Series | COVID-19 & Response Strategy #8


This document is part of a series of discussion notes addressing fundamental questions about the COVID-19 crisis and response strategies. These documents are based on the best scientific information available and may be updated as new information comes to light.

Written by Jeffrey V Lazarus, Associate Research Professor and head of the Health Systems Research Group at ISGlobal, Trent White, Sonia Hajo and Danielle Guy, part of the Health Systems Research Group.


Soon after the World Health Organization (WHO) recognised that the growing COVID-19 epidemic was becoming a pandemic, governments around the world swiftly imposed confinement and social distancing measures. Fewer than eight weeks later, many governments now face the daunting challenge of transitioning from lockdown to deconfinement, while avoiding massive resurgences of new COVID-19 cases and an economic situation that could become more devastating than the disease itself.

In addition to the morbidity and mortality directly caused by COVID-19, it is important to consider economic and social consequences arising from social distancing and isolation, unemployment, and psychological distress. Owing to a variety of socioeconomic determinants of health, certain populations are at greater risk of these consequences. Such vulnerable populations  include low-income and unemployed individuals, especially those in the informal sector, migrants and minority populations, homeless individuals, people who use drugs, and prisoners. Therefore, the crux of the deconfinement challenge is ensuring social equity while mitigating further health declines and resuscitating economies and health systems.

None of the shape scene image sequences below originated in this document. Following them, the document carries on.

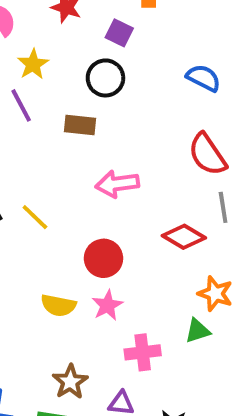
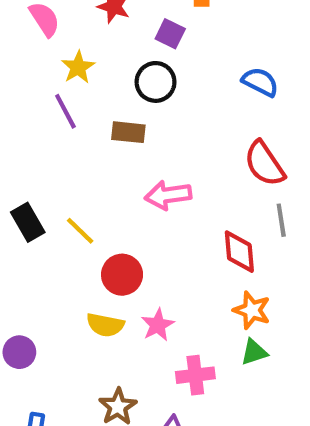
red diamond: (184, 237) -> (239, 252), turned 54
red circle: (104, 258) -> (122, 275), moved
orange star: (215, 294) -> (252, 310), moved

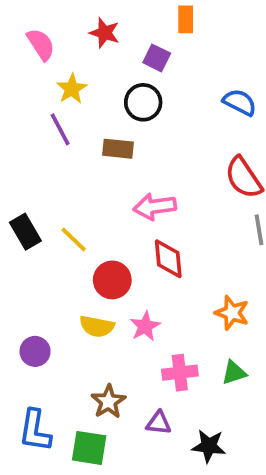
red diamond: (239, 252) -> (168, 259), moved
purple circle: (19, 352) -> (35, 351), moved
green triangle: (254, 352) -> (234, 373), moved

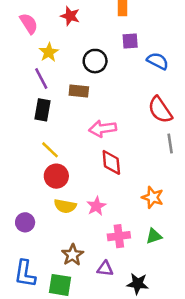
purple square: (157, 58) -> (130, 41), moved, turned -30
black rectangle: (25, 232) -> (43, 110), moved, turned 40
red circle: (112, 280) -> (56, 176), moved

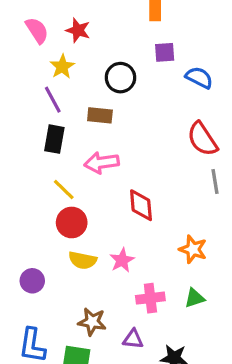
red star: (70, 16) -> (78, 30), moved
pink arrow: (103, 129) -> (102, 163), moved
brown star: (73, 255) -> (92, 322), turned -30

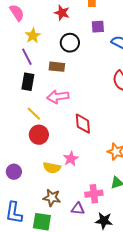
red star: (78, 30) -> (62, 13), moved
yellow semicircle: (83, 260) -> (52, 168), moved
pink cross: (150, 298) -> (94, 194), moved

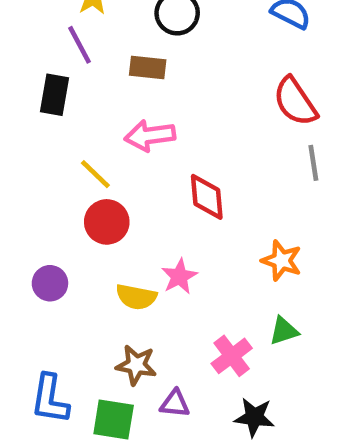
black rectangle: (28, 82) -> (55, 95), moved
purple circle: (14, 172) -> (50, 283), moved
pink cross: (94, 194) -> (232, 356), turned -30
purple triangle: (78, 209) -> (175, 404), moved

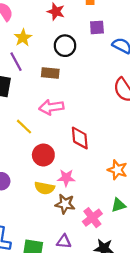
red circle: (107, 222) -> (43, 155), moved
pink star: (179, 276) -> (66, 178), turned 30
brown star: (136, 365) -> (65, 204), moved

We propose the following recommendations to governments to mitigate inequities during and following deconfinement:

  1. Ensure financial protection for vulnerable populations. Government financial protection measures should target specific vulnerable populations.
  2. Strengthen primary healthcare. Governments should strengthen national and subnational primary health services, which can address prevention, treatment, rehabilitation, and palliative care needs at lower costs compared to specialised and complex health services. This can reduce demand on hospital resources and protect population health while easing financial pressures on health systems.

  3. Address the health needs of migrants and refugees. Governments should provide physical and psychological health support to documented and undocumented migrants and refugees.

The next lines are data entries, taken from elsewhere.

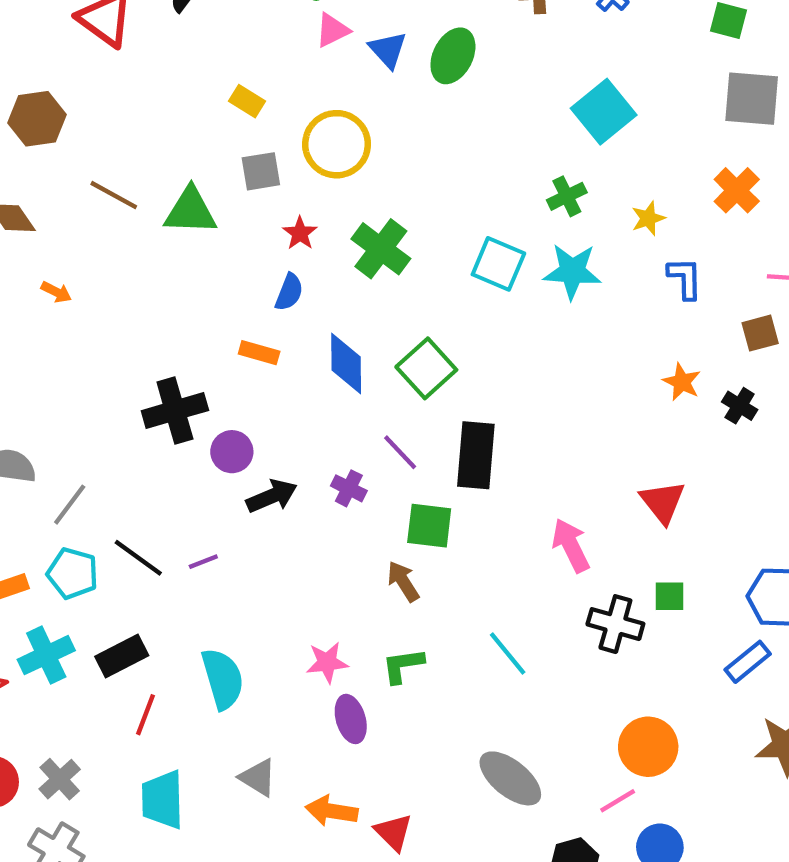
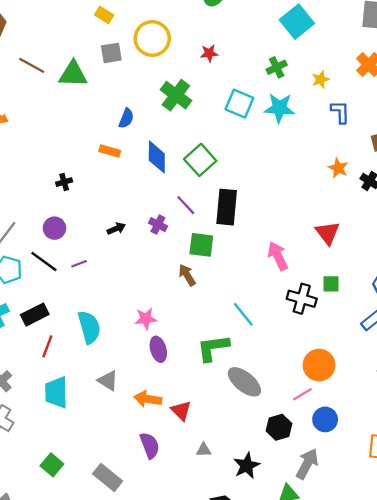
red star: (300, 233) -> (209, 53), moved, turned 30
black cross: (175, 411) -> (64, 182), size x0.5
purple circle: (232, 452) -> (54, 228), moved
black arrow: (272, 496) -> (116, 229), size x0.7
green L-shape: (403, 666) -> (213, 348), moved, size x1.4

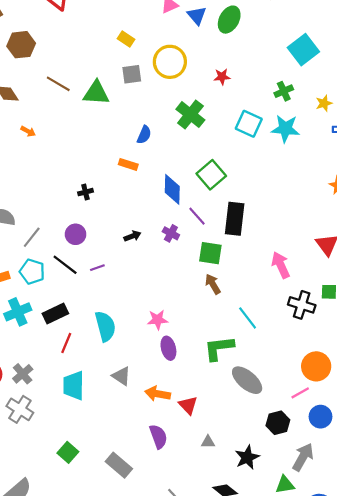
blue diamond: (157, 157) -> (172, 189), moved
brown arrow: (187, 275) -> (213, 284), moved

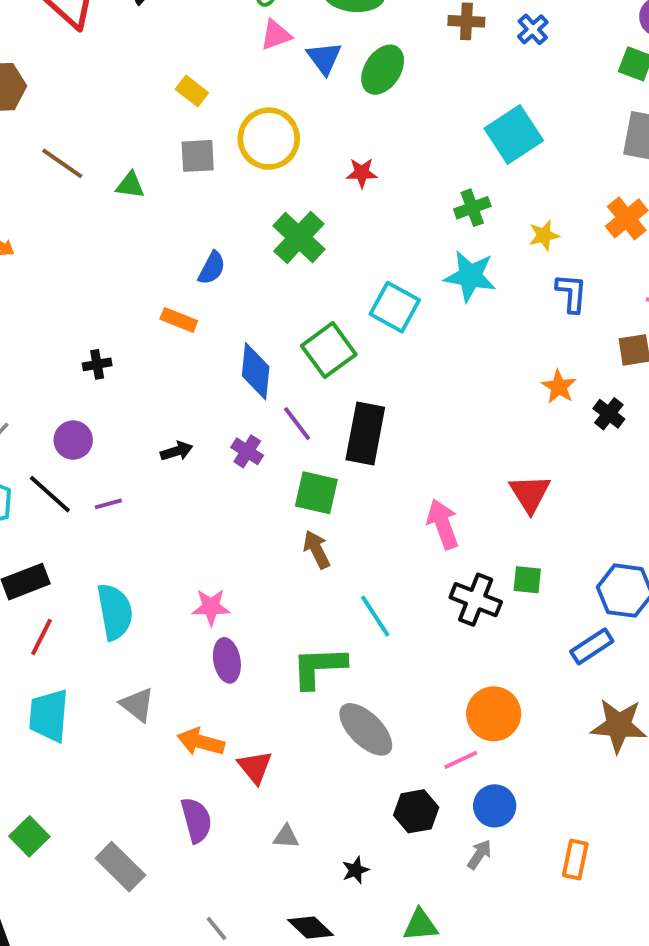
green triangle: (96, 93) -> (130, 185), size x0.6
cyan square: (249, 124) -> (395, 307), moved
black star: (247, 457) -> (355, 870), size x0.6
gray arrow: (303, 457) -> (479, 854), moved, size x0.6

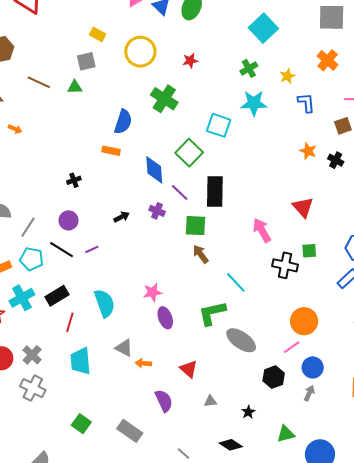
gray square: (198, 156) -> (86, 61), moved
blue semicircle: (212, 268) -> (123, 122), size x1.4
orange arrow: (201, 742) -> (143, 363), moved, size x0.7

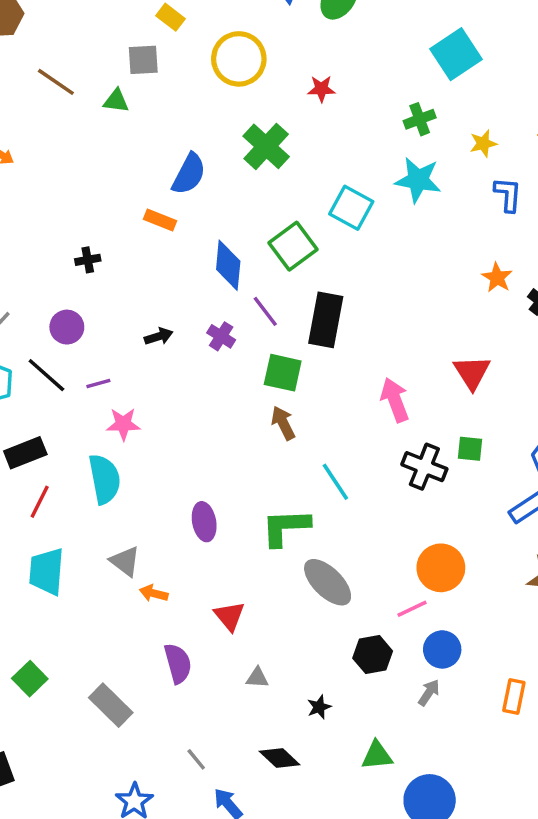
pink star: (152, 292) -> (123, 424), moved

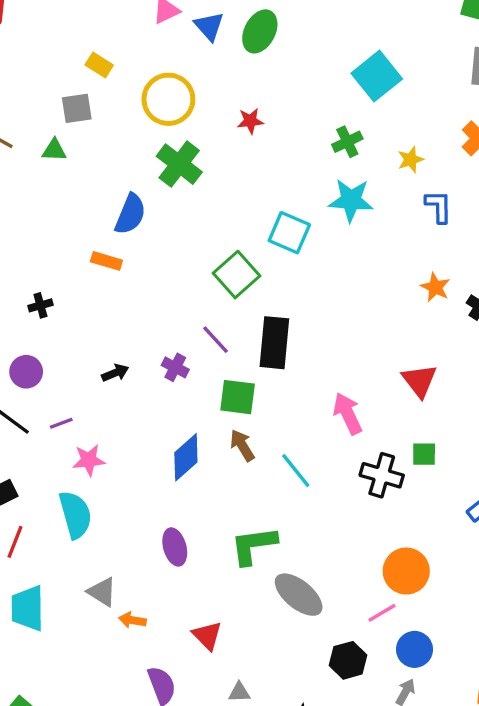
green cross: (266, 146) -> (179, 164), moved
blue diamond: (228, 265) -> (186, 457), moved, turned 48
cyan line: (335, 482) -> (296, 471), moved

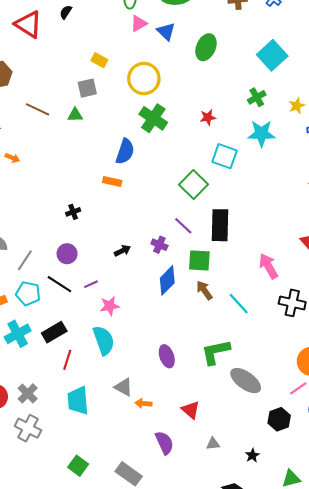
green ellipse: (260, 31) -> (206, 47), moved
red star: (250, 121) -> (208, 117), moved
blue diamond: (186, 457) -> (167, 280), moved

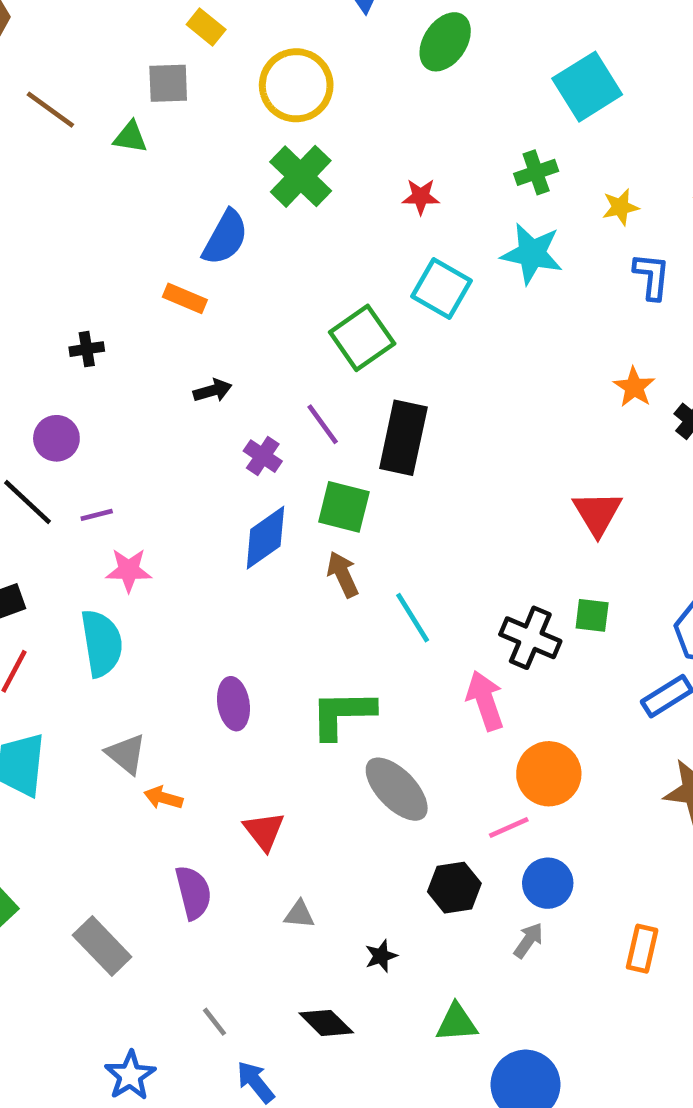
black arrow: (122, 251) -> (213, 391), moved
pink arrow: (268, 266) -> (485, 701), moved

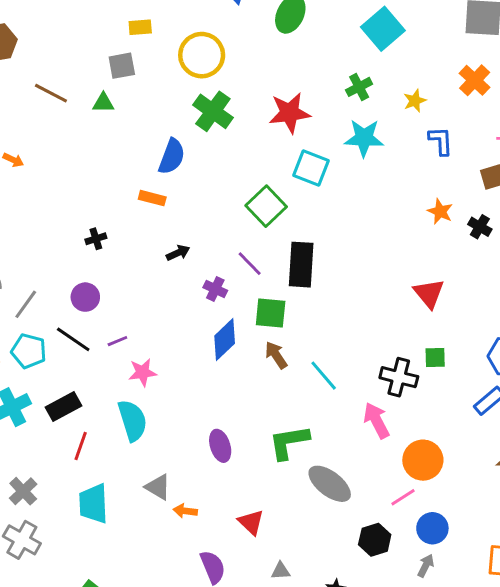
yellow rectangle: (206, 27) -> (140, 27), turned -35
red star: (421, 197) -> (290, 113), size x1.8

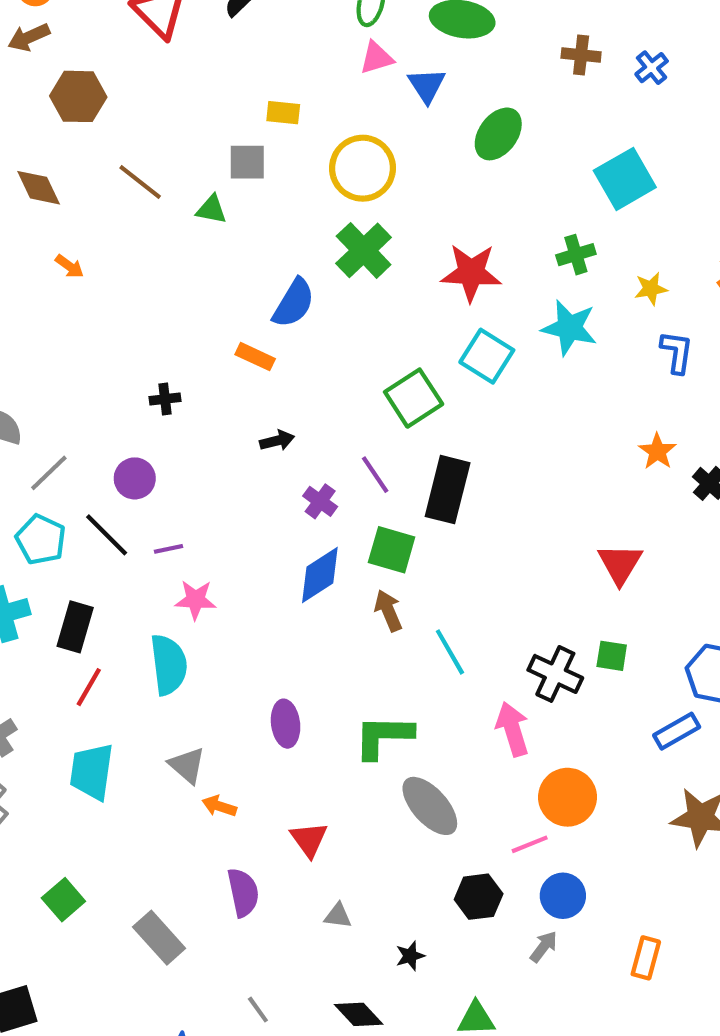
black rectangle: (63, 406) -> (75, 627), turned -56

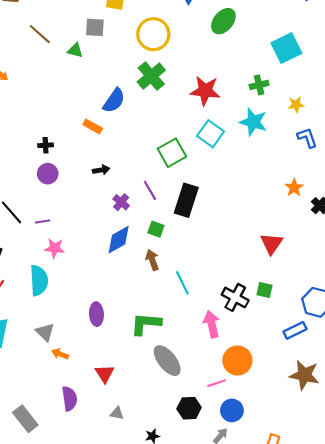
blue L-shape: (677, 352) -> (307, 138), turned -30
purple circle: (135, 478) -> (48, 174), moved
green square: (392, 550) -> (156, 229), size x0.7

  4. Promote housing protection. Governments should promote housing affordability, limit evictions and halt the suspension of utility and telecommunication services.

  5. Maintain and expand open and safe public spaces. Vulnerable populations are more likely to live and work in conditions that negatively impact their health. It is essential to preserve access to public spaces for social security, health, and well-being.

Addressing these considerations in deconfinement planning and implementation can safeguard vulnerable groups against further inequities and maintain health, social, and economic preparedness for future crises.